[Records supplied]

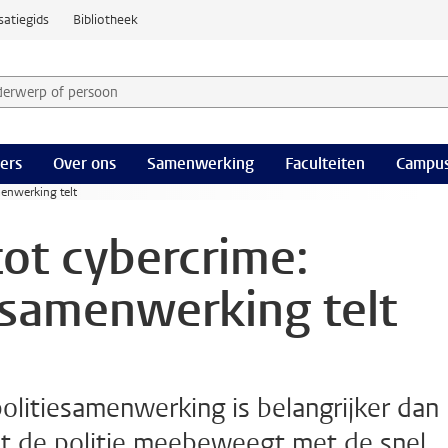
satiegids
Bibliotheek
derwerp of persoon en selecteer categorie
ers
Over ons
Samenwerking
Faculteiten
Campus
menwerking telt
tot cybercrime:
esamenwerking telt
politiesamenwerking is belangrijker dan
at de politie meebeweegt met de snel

[/Records supplied]
[Records supplied]

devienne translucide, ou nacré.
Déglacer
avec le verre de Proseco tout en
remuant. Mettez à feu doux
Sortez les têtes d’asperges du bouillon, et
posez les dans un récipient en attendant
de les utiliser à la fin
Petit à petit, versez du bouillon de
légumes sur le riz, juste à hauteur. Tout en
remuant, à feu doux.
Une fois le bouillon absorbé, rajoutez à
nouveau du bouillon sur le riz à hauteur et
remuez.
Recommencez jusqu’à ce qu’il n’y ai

[/Records supplied]
[Records supplied]

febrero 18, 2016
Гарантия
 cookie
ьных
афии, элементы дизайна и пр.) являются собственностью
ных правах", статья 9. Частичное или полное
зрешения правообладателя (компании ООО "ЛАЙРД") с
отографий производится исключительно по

[/Records supplied]

### Exercise brief
From the entries above, copy each line holding "doux".

### Solution
remuant. Mettez à feu doux
remuant, à feu doux.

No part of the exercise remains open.